Hacker News: No More Adam: Learning Rate Scaling at Initialization Is All You Need

Source URL: https://arxiv.org/abs/2412.11768
Source: Hacker News
Title: No More Adam: Learning Rate Scaling at Initialization Is All You Need

Feedly Summary: Comments

AI Summary and Description: Yes

Summary: The text presents a novel optimization technique called SGD-SaI that enhances the stochastic gradient descent (SGD) algorithm for training deep neural networks. This method simplifies the process by scaling learning rates right at initialization without utilizing adaptive gradient methods, thereby offering strong performance across various tasks, including large language models (LLMs) and Vision Transformers (ViTs).

Detailed Description:

The paper titled “No More Adam: Learning Rate Scaling at Initialization is All You Need” presents an innovative approach to optimizing the training of deep neural networks, particularly those based on transformer architectures. The proposed method, termed SGD-SaI (Stochastic Gradient Descent with Scaling at Initialization), focuses on enhancing SGD through the following key elements:

– **Learning Rate Scaling**: SGD-SaI implements learning rate adjustments at the initialization phase, tailored for different parameter groups based on their gradient signal-to-noise ratio (g-SNR). This technique mitigates training imbalances from the outset.

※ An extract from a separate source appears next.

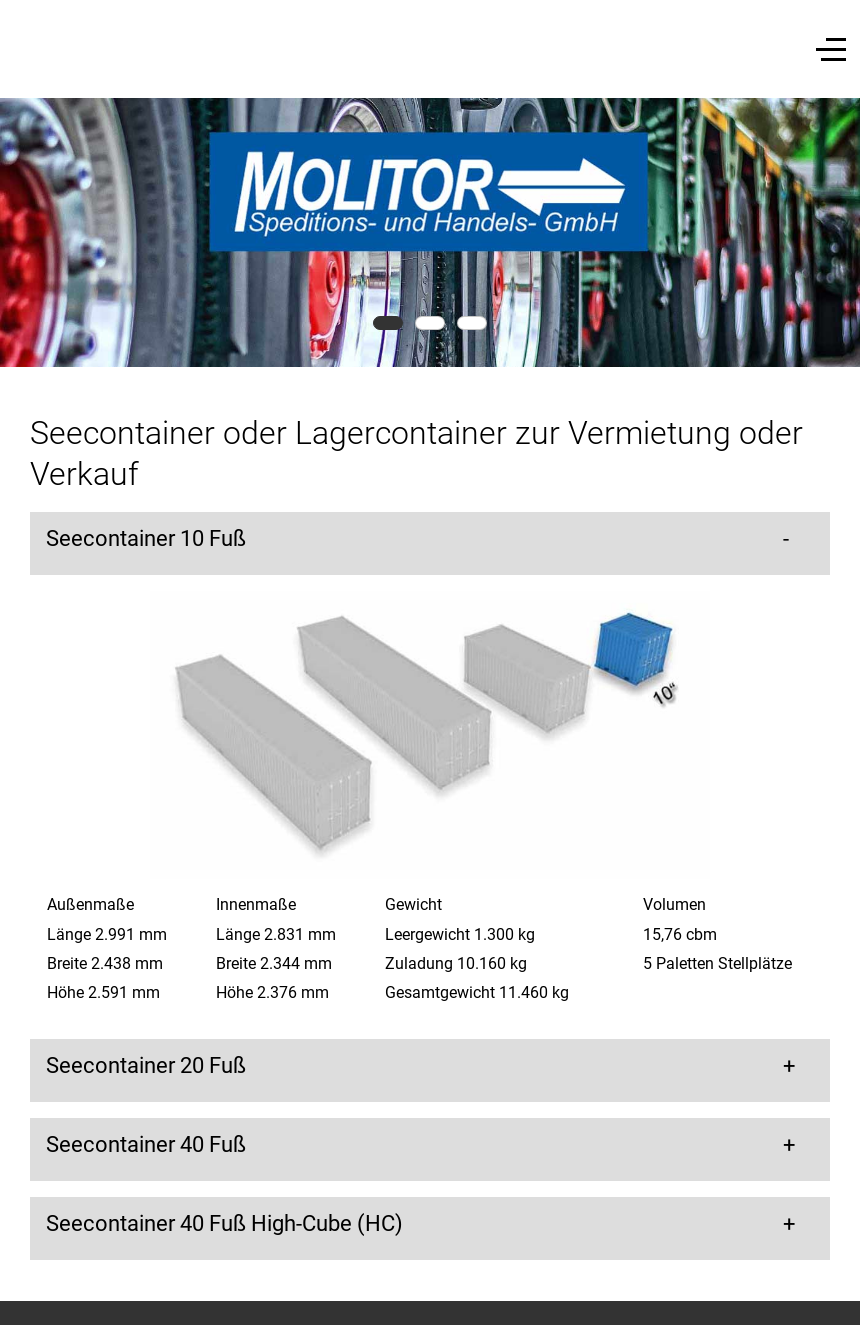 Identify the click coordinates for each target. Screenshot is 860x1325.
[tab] (388, 323)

– **Memory Efficiency**: By eliminating the need for adaptive second-order momentum, SGD-SaI significantly decreases memory usage, achieving approximately half the memory footprint of AdamW, a widely used adaptive optimizer. For example, the memory savings are measured at 5.93 GB for the GPT-2 model with 1.5 billion parameters and 25.15 GB for Llama2-7B.

– **Performance Metrics**: Despite its simplicity, SGD-SaI demonstrates performance on par with or superior to AdamW across diverse tasks such as ImageNet-1K classification using Vision Transformers and the pretraining of large language models (LLMs).

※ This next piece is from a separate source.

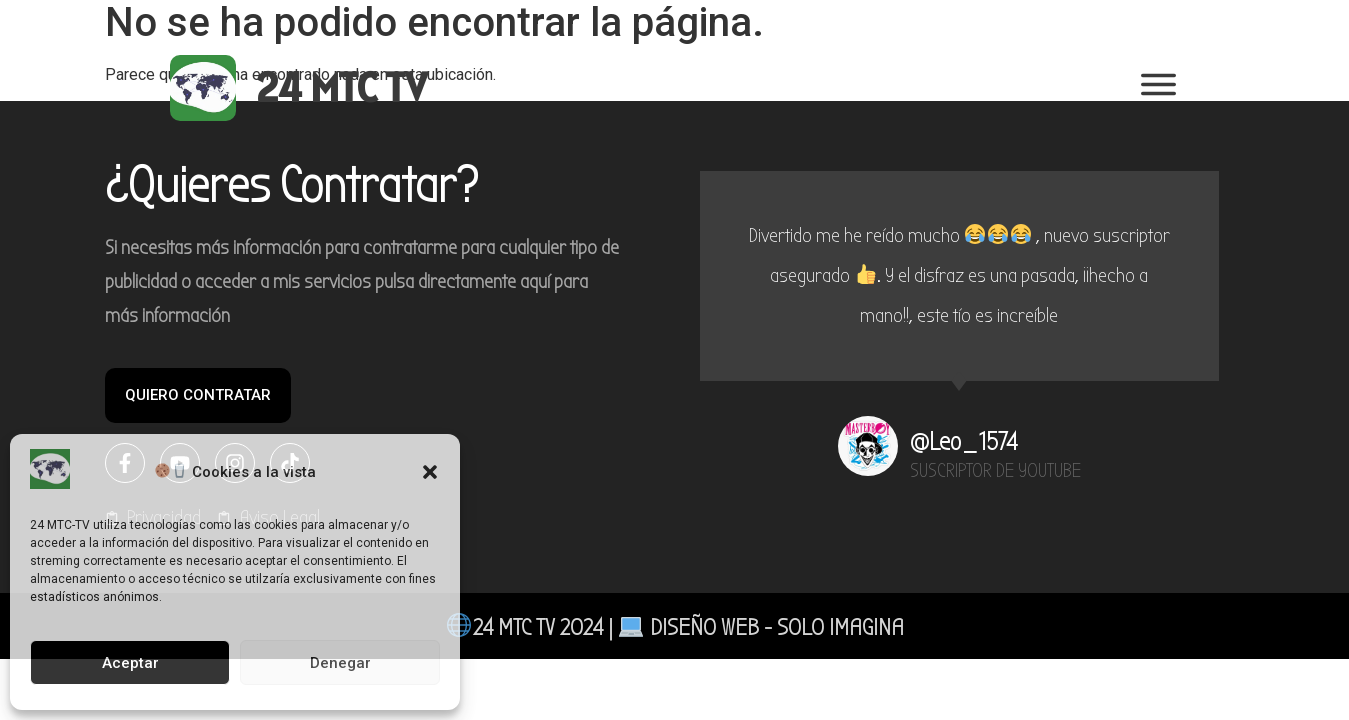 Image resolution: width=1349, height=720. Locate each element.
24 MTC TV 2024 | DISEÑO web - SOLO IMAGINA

– **Robustness**: The efficacy of SGD-SaI is further evidenced through its robustness to variations in hyperparameters, making it a practical choice for practitioners in various applications, including LoRA fine-tuning for LLMs and diffusion model training.

– **Significance in AI and Infrastructure**: The proposed optimizer has implications for both AI model training efficiency and broader infrastructure considerations in cloud computing environments where resource allocation and cost efficiency are critical.

In summary, the introduction of SGD-SaI marks a significant advancement in optimization techniques for deep learning, addressing long-standing challenges in training transformers while optimizing resource use—factors that hold high relevance in the domains of AI and cloud computing security.